Dara arm: Median age was 64 years (range, 35-78), and median number of prior lines was 2 (range, 1-4). High-risk cytogenetics were present in 42% of pts; 61% of pts were refractory to last therapy, and 79% received prior frontline autologous stem cell transplantation (ASCT). Median treatment duration was 8.4 months (range, 1.0-23.7), and 45% of the pts received ≥8 cycles; 4 pts (67%) and 5 pts (19%) were still on treatment in the 30-mg and 40-mg cohort, respectively. Pts discontinued treatment primarily due to PD (36%). ORR was 70%, including 1 stringent complete response, 1 complete response, 10 very good partial responses (VGPRs), and 11 PRs. At a median follow-up of 11.9 months, median PFS was 11.5 months (95% CI, 6.7-not reached [NR]). Median duration of response was 12.5 months (95% CI, 8.3-NR). The most common grade 3/4 treatment-related adverse events (TRAEs; ≥5 pts) were neutropenia (58%), thrombocytopenia (55%), and anemia (24%); grade 3/4 nonhematologic TRAEs were uncommon. Twelve pts (36%) experienced serious TEAEs, most commonly influenza (9%), pneumonia, parainfluenza virus infection, and febrile neutropenia (6% each). Two pts experienced fatal AEs (myeloma progression and sepsis [1 pt], general physical health deterioration); sepsis was considered related to study treatment.

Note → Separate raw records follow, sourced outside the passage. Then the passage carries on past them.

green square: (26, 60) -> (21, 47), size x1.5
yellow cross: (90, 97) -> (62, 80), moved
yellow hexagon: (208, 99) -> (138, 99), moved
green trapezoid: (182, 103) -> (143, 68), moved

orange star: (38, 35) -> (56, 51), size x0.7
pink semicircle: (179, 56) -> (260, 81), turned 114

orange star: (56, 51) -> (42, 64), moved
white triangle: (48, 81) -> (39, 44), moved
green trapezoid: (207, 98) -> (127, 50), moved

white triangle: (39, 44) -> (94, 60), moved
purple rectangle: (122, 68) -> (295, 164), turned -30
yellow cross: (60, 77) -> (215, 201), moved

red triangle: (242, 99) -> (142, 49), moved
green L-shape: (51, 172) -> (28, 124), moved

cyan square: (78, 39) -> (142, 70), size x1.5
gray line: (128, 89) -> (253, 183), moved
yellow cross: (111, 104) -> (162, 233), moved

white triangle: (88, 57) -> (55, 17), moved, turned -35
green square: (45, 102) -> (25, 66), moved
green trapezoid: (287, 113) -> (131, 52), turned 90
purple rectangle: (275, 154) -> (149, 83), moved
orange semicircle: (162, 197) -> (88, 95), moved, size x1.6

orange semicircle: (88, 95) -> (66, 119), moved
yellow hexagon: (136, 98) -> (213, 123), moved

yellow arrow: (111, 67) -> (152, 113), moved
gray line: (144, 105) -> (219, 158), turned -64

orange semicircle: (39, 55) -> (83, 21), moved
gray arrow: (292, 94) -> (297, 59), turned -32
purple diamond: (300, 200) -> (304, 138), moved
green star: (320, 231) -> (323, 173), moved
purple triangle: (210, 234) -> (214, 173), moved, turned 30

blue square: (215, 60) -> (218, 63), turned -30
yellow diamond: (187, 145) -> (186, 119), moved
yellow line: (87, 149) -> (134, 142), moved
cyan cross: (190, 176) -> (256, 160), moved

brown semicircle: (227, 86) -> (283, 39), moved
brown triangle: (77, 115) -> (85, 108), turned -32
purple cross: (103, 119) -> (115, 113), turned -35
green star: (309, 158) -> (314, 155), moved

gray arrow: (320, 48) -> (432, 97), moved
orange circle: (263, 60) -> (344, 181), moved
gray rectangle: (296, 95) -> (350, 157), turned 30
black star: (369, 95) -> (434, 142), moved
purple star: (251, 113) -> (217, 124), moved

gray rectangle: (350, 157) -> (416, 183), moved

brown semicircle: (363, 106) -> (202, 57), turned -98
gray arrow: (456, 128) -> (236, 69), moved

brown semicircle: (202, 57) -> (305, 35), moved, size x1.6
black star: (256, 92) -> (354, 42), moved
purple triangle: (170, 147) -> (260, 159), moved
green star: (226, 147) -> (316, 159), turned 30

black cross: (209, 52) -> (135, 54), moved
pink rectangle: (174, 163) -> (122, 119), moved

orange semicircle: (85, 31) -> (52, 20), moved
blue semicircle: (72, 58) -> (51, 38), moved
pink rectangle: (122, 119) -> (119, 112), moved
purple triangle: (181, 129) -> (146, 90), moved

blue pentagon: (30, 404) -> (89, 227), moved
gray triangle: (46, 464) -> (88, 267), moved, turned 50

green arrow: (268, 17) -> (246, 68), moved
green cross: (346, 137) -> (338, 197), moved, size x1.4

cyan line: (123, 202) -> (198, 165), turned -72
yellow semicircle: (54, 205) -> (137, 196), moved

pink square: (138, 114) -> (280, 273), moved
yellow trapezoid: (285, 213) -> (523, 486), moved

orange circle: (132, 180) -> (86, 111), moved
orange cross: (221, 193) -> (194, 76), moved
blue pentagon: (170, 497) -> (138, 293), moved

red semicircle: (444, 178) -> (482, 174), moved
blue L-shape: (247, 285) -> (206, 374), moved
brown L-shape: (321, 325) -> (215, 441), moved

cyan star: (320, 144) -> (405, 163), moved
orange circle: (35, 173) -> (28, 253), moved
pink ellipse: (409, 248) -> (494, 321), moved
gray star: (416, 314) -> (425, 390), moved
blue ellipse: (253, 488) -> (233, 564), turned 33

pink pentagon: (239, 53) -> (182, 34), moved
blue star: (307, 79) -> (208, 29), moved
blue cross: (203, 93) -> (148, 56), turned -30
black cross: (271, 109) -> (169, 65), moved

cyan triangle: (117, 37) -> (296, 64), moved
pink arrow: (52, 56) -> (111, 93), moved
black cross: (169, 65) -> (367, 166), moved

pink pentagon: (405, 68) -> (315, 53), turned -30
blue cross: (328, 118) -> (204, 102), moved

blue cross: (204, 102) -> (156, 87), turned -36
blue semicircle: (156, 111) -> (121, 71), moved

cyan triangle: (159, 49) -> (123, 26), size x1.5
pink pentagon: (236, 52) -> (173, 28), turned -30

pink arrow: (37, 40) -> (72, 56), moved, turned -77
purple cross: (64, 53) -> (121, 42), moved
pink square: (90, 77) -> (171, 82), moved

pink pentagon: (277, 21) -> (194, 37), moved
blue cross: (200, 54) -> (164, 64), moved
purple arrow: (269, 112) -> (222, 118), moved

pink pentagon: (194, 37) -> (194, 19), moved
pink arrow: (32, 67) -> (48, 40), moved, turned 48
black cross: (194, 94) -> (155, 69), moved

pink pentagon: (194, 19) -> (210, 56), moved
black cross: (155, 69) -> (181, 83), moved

BTZ arm: Median age was 71 years (range, 61-82), and median number of prior lines was 2.5 (range, 1-4). High-risk cytogenetics were present in 40% of pts; 70% of pts were refractory to last therapy; 30% received prior frontline ASCT, and 90% received a prior PI. Median treatment duration was 5.6 months (range, 1.4-22.8); 2 pts (67%) and 5 pts (71%) were still on treatment in the 30-mg and 40-mg cohorts, respectively. Two pts discontinued due to PD; 1 due to lack of efficacy. ORR was 60%, including 3 VGPRs and 3 PRs. PFS data are not yet mature. No dose-limiting toxicities were observed. The most common grade 3/4 TRAEs (≥2 pts) were thrombocytopenia (80%), neutropenia (60%), and anemia (40%); grade 3/4 nonhematologic TRAEs were uncommon. Six pts (60%) experienced serious TEAEs, most commonly pneumonia (20%). No deaths were reported.

Conclusion: Melflufen plus dex as a triplet regimen with BTZ or dara has encouraging activity in heavily pretreated RRMM with poor prognostic factors and was well tolerated. Analysis of the dara arm in more pts with longer follow-up suggests consistent responses with continued therapy.